Resposta à expulsão de diplomatas será "recíproca" e decidida por Putin

Resposta à expulsão de diplomatas será "recíproca" e decidida por Putin

 

Lusa/AO online   Internacional   26 de Mar de 2018, 15:56

A Rússia vai responder de forma “recíproca” às expulsões de diplomatas russos por países da UE e outros ocidentais, como os Estados Unidos, esta segunda-feira anunciadas, mas a decisão final será adotada pelo Presidente Vladimir Putin, referiu o Kremlin.

“Temos de analisar a situação. O ministério dos Negócios Estrangeiros fará a sua análise e vão ser apresentadas propostas ao Presidente sobre as medidas de resposta. A decisão definitiva será adotada pelo chefe de Estado”, disse aos jornalistas o porta-voz do Kremlin, Dmitri Peskov.

O mesmo responsável assinalou ainda que a Rússia vai aplicar “como sempre, o princípio da reciprocidade".

Estas medidas foram tomadas após o Reino Unido ter designado Moscovo como responsável pelo envenenamento com um gás neurotóxico do ex-espião Serguei Skripal e de sua filha, que ocorreu em 4 de março em Salisbury (sudoeste de Inglaterra), e que Moscovo desmente.

Londres expulsou de seguida 23 diplomatas russos, e após as sanções britânicas a Rússia reagiu e expulsou por sua vez 23 diplomatas britânicos e encerrou a delegação moscovita do British Council.

Já hoje, foi anunciado que mais de 100 funcionários russos colocados em embaixadas em países ocidentais vão ser expulsos nos próximos dias em resposta ao envenenamento Skripal.

Ao nível da União Europeia, a medida foi decidida pelos chefes de Estado ou Governo reunidos em cimeira na quinta-feira em Bruxelas, e após uma declaração que incriminava a Rússia.

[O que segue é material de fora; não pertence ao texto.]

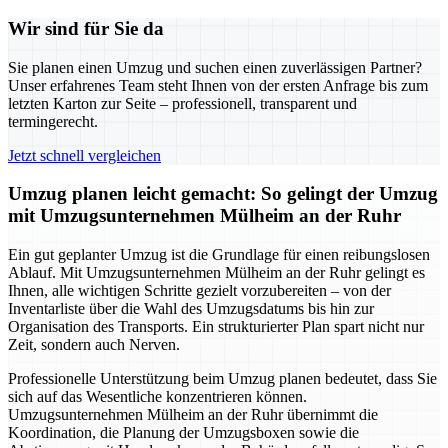
Wir sind für Sie da
Sie planen einen Umzug und suchen einen zuverlässigen Partner?
Unser erfahrenes Team steht Ihnen von der ersten Anfrage bis zum
letzten Karton zur Seite – professionell, transparent und
termingerecht.
Jetzt schnell vergleichen
Umzug planen leicht gemacht: So gelingt der Umzug
mit Umzugsunternehmen Mülheim an der Ruhr
Ein gut geplanter Umzug ist die Grundlage für einen reibungslosen
Ablauf. Mit Umzugsunternehmen Mülheim an der Ruhr gelingt es
Ihnen, alle wichtigen Schritte gezielt vorzubereiten – von der
Inventarliste über die Wahl des Umzugsdatums bis hin zur
Organisation des Transports. Ein strukturierter Plan spart nicht nur
Zeit, sondern auch Nerven.
Professionelle Unterstützung beim Umzug planen bedeutet, dass Sie
sich auf das Wesentliche konzentrieren können.
Umzugsunternehmen Mülheim an der Ruhr übernimmt die
Koordination, die Planung der Umzugsboxen sowie die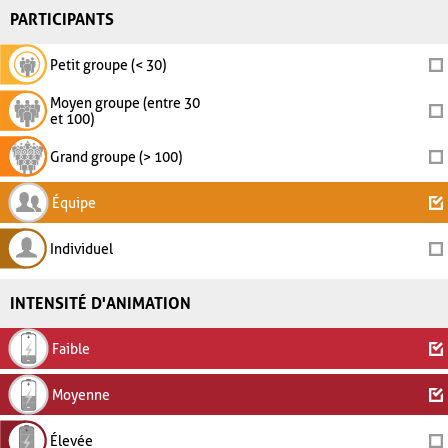
PARTICIPANTS
Petit groupe (< 30)
Moyen groupe (entre 30
et 100)
Grand groupe (> 100)
Équipe
Individuel
INTENSITÉ D'ANIMATION
Faible
Moyenne
Élevée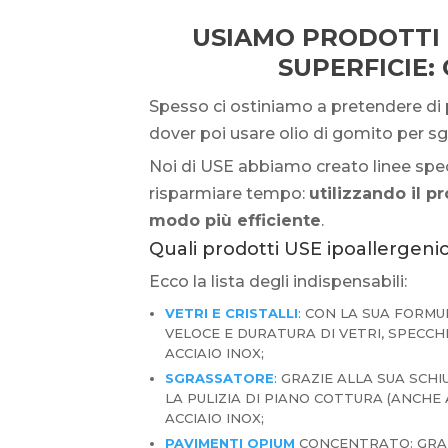
USIAMO PRODOTTI 
SUPERFICIE:
Spesso ci ostiniamo a pretendere di p
dover poi usare olio di gomito per sgra
Noi di USE abbiamo creato linee specif
risparmiare tempo:
utilizzando il 
modo più efficiente
.
Quali prodotti USE ipoallergenici
Ecco la lista degli indispensabili:
VETRI E CRISTALLI
: CON LA SUA FORMU
VELOCE E DURATURA DI VETRI, SPECCHI
ACCIAIO INOX;
SGRASSATORE
: GRAZIE ALLA SUA SCH
LA PULIZIA DI PIANO COTTURA (ANCHE 
ACCIAIO INOX;
PAVIMENTI OPIUM
CONCENTRATO: GRAZ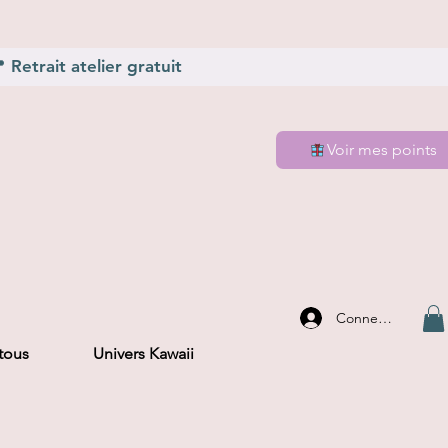
Retrait atelier gratuit
Voir mes points
Connexion
 tous
Univers Kawaii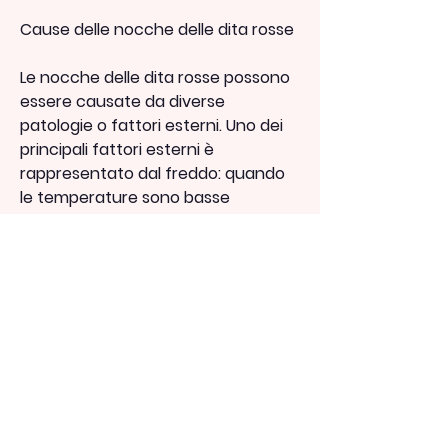
Cause delle nocche delle dita rosse
Le nocche delle dita rosse possono 
essere causate da diverse 
patologie o fattori esterni. Uno dei 
principali fattori esterni è 
rappresentato dal freddo: quando 
le temperature sono basse 
Смотрите статьи по теме NOCCHE 
DELLE DITA ROSSE:
https://www.latinlanguagelink.net/
group/bfl-
group/discussion/ffa36dfa-4bf7-
4cff-9368-658f45adba14
0
0
Write a comment...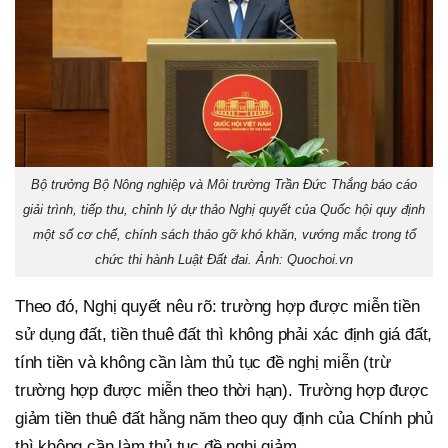
Bộ trưởng Bộ Nông nghiệp và Môi trường Trần Đức Thắng báo cáo
giải trình, tiếp thu, chỉnh lý dự thảo Nghị quyết của Quốc hội quy định
một số cơ chế, chính sách tháo gỡ khó khăn, vướng mắc trong tổ
chức thi hành Luật Đất đai. Ảnh: Quochoi.vn
Theo đó, Nghị quyết nêu rõ: trường hợp được miễn tiền
sử dụng đất, tiền thuê đất thì không phải xác định giá đất,
tính tiền và không cần làm thủ tục đề nghị miễn (trừ
trường hợp được miễn theo thời hạn). Trường hợp được
giảm tiền thuê đất hằng năm theo quy định của Chính phủ
thì không cần làm thủ tục đề nghị giảm.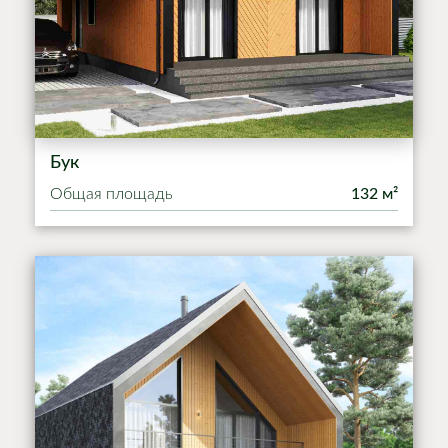
Бук
Общая площадь
132 м²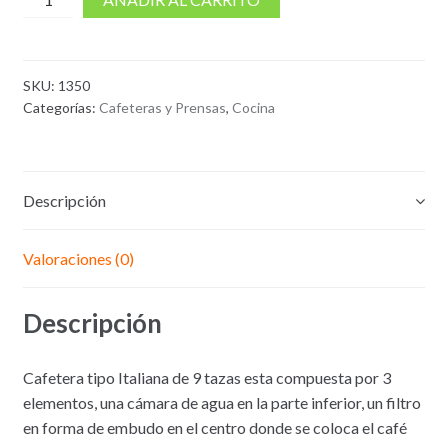
de
Cafetera
tipo
SKU:
1350
italiana
Categorías:
Cafeteras y Prensas
,
Cocina
9
tazas
San
Ignacio
Descripción
Valoraciones (0)
Descripción
Cafetera tipo Italiana de 9 tazas esta compuesta por 3
elementos, una cámara de agua en la parte inferior, un filtro
en forma de embudo en el centro donde se coloca el café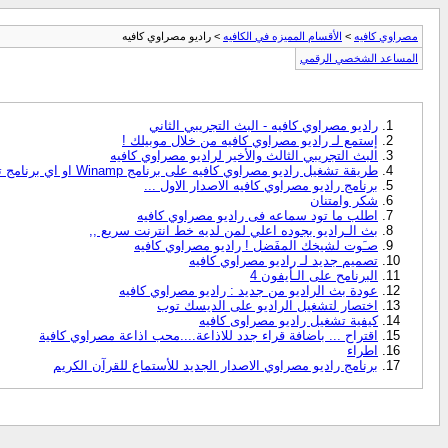
مصراوي كافيه
>
الأقسام المميزه في الكافيه
> راديو مصراوي كافيه
المساعد الشخصي الرقمي
راديو مصراوي كافيه - البث التجريبي الثاني
إستمع لـ راديو مصراوي كافيه من خلال موبيلك !
البث التجريبي الثالث والأخير لراديو مصراوي كافيه
طريقة تشغيل راديو مصراوي كافيه على برنامج Winamp او اي برنامج تاني
برنامج راديو مصراوي كافيه الاصدار الاول ...
شكر وامتنان
اطلب ما تود سماعه فى راديو مصراوي كافيه
بث الـراديو بجوده اعلي لمن لديه خط انترنت سريع ,,
صـَوت لشيخك المفَضل ! راديو مصراوي كافيه
تصميم جديد لـ راديو مصراوي كافيه
البرنامح على الـأيفون 4
عودة بث الراديو من جديد : راديو مصراوي كافيه
اختصار لتشغيل الراديو على الديسك توب
كيفية تشغيل راديو مصراوى كافيه
اقتراح ... باضافة قراء جدد للاذاعة....محب اذاعة مصراوي كافية
اطراء
برنامج راديو مصراوي الاصدار الجديد للأستماع للقرآن الكريم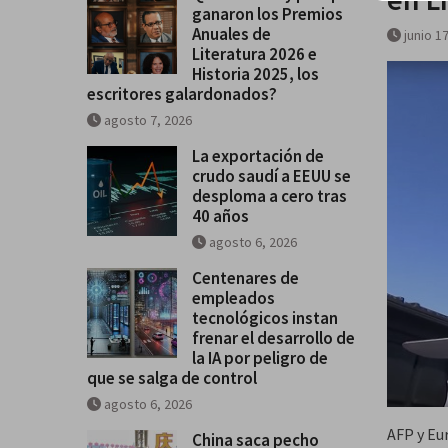
ganaron los Premios
Historia 2025, los escritores
Anuales de
junio 1
galardonados?
Literatura 2026 e
Historia 2025, los
escritores galardonados?
agosto 7, 2026
La exportación de
crudo saudí a EEUU se
desploma a cero tras
40 años
agosto 6, 2026
Centenares de
empleados
tecnológicos instan
frenar el desarrollo de
la IA por peligro de
que se salga de control
agosto 6, 2026
AFP y Eu
China saca pecho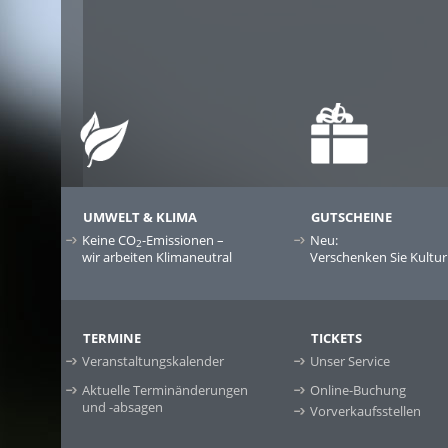
UMWELT & KLIMA
GUTSCHEINE
Keine CO
-Emissionen –
Neu:
2
wir arbeiten Klimaneutral
Verschenken Sie Kultur
TERMINE
TICKETS
Veranstaltungskalender
Unser Service
Aktuelle Terminänderungen
Online-Buchung
und -absagen
Vorverkaufsstellen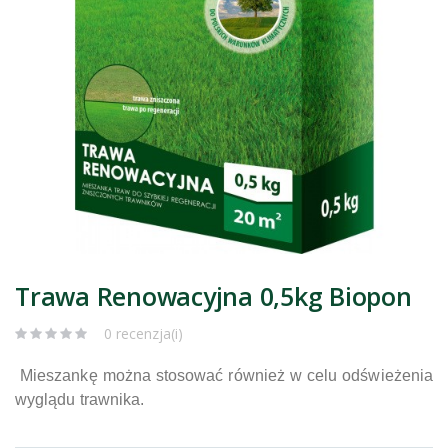
Trawa Renowacyjna 0,5kg Biopon
0 recenzja(i)
Mieszankę można stosować również w celu odświeżenia
wyglądu trawnika.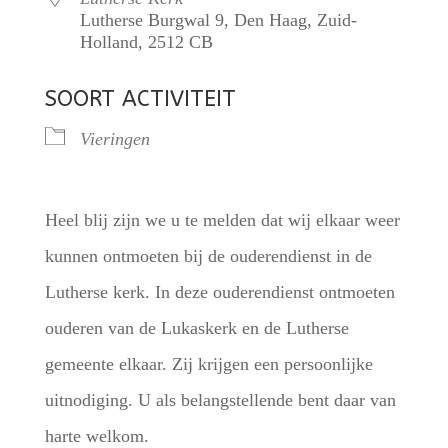
Lutherse Burgwal 9, Den Haag, Zuid-
Holland, 2512 CB
SOORT ACTIVITEIT
Vieringen
Heel blij zijn we u te melden dat wij elkaar weer
kunnen ontmoeten bij de ouderendienst in de
Lutherse kerk. In deze ouderendienst ontmoeten
ouderen van de Lukaskerk en de Lutherse
gemeente elkaar. Zij krijgen een persoonlijke
uitnodiging. U als belangstellende bent daar van
harte welkom.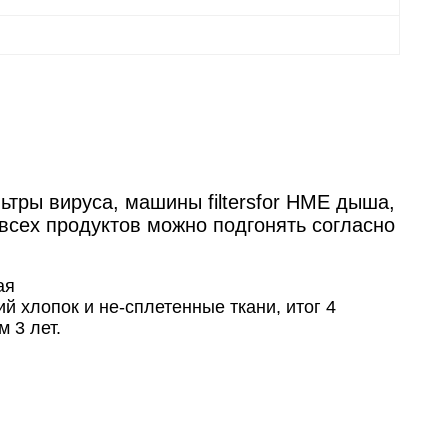
тры вируса, машины filtersfor HME дыша,
всех продуктов можно подгонять согласно
ая
 хлопок и не-сплетенные ткани, итог 4
 3 лет.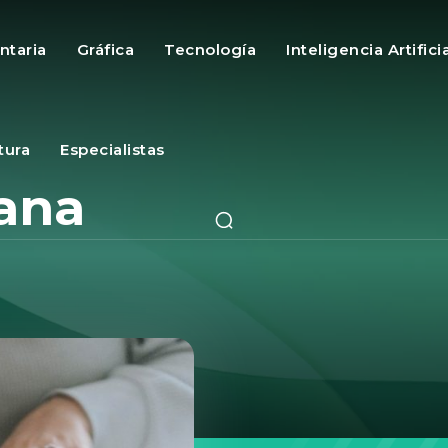
ntaria
Gráfica
Tecnología
Inteligencia Artifici
tura
Especialistas
ana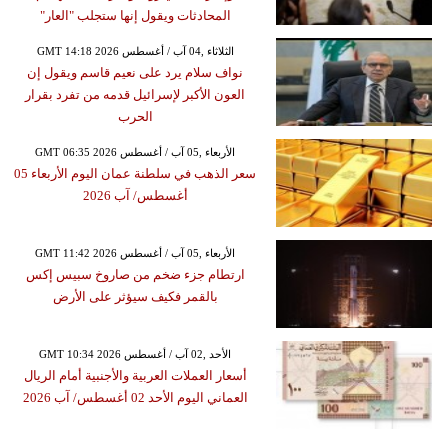
المحادثات ويقول إنها ستجلب "العار"
GMT 14:18 2026 الثلاثاء ,04 آب / أغسطس
نواف سلام يرد على نعيم قاسم ويقول إن
العون الأكبر لإسرائيل قدمه من تفرد بقرار
الحرب
GMT 06:35 2026 الأربعاء ,05 آب / أغسطس
سعر الذهب في سلطنة عمان اليوم الأربعاء 05
أغسطس/ آب 2026
GMT 11:42 2026 الأربعاء ,05 آب / أغسطس
ارتطام جزء ضخم من صاروخ سبيس إكس
بالقمر فكيف سيؤثر على الأرض
GMT 10:34 2026 الأحد ,02 آب / أغسطس
أسعار العملات العربية والأجنبية أمام الريال
العماني اليوم الأحد 02 أغسطس/ آب 2026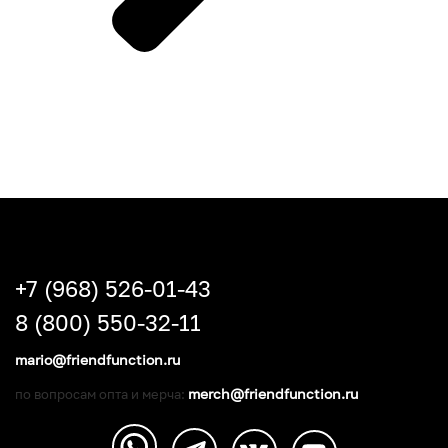
+7 (968) 526-01-43
8 (800) 550-32-11
mario@friendfunction.ru
merch@friendfunction.ru
по вопросам опта и мерча: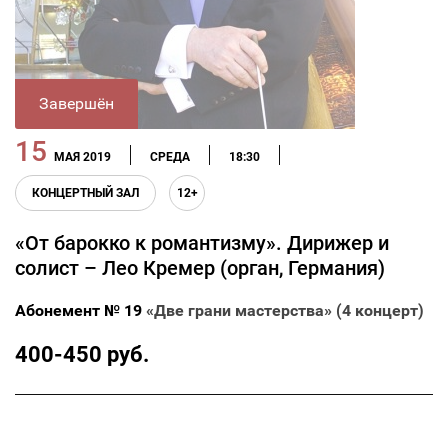
Завершён
15
МАЯ 2019
СРЕДА
18:30
КОНЦЕРТНЫЙ ЗАЛ
12+
«От барокко к романтизму». Дирижер и
солист – Лео Кремер (орган, Германия)
Абонемент № 19
«Две грани мастерства» (4 концерт)
400-450 руб.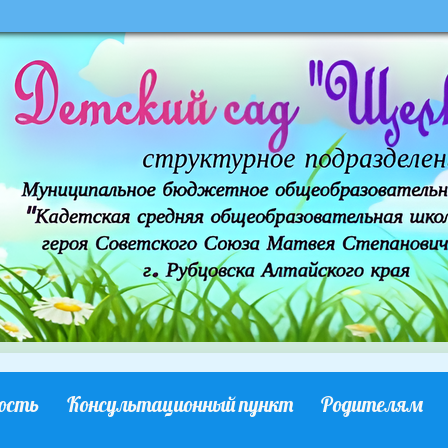
ость
Консультационный пункт
Родителям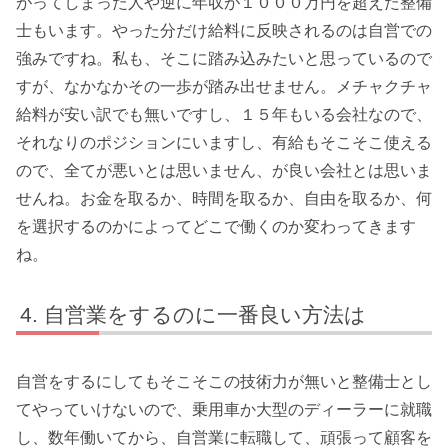
がってしまった人や逆に年収が１０００万円を超えた整備
士もいます。やった分だけ給料に反映されるのは自営での
強みですね。私も、そこに踏み込みたいと思っているので
すが、なかなかその一歩が踏み出せません。メチャクチャ
給料が安い訳でも無いですし、１５年もいる会社なので、
それなりのポジションにいますし、有給もそこそこ使える
ので、全てが悪いとは思いません、が良い会社とは思いま
せんね。お金を取るか、時間を取るか、自由を取るか、何
を選択するのかによってどこで働くのか変わってきます
ね。
自営業をするのに一番良い方法は
自営をするにしてもそこそこの技術力が無いと整備士とし
てやっていけないので、乗用車か大型のディーラーに就職
し、数年働いてから、自営業に転職して、頑張って顧客を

Numa ação coordenada, os Estados Unidos anunciaram a expulsão de 60 “espiões” russos. Na UE, 14 países adotaram a medida, com a Alemanha, França, Polónia e Canadá a expulsarem quatro cada cada, a República Checa e a Lituânia três, a Itália, a Holanda e a Dinamarca dois, a Finlândia e Estónia um. Os três restantes países serão a Roménia, Suécia e Croácia.

Por sua vez, a Ucrânia decidiu ordenar a saída de 13 representantes russos.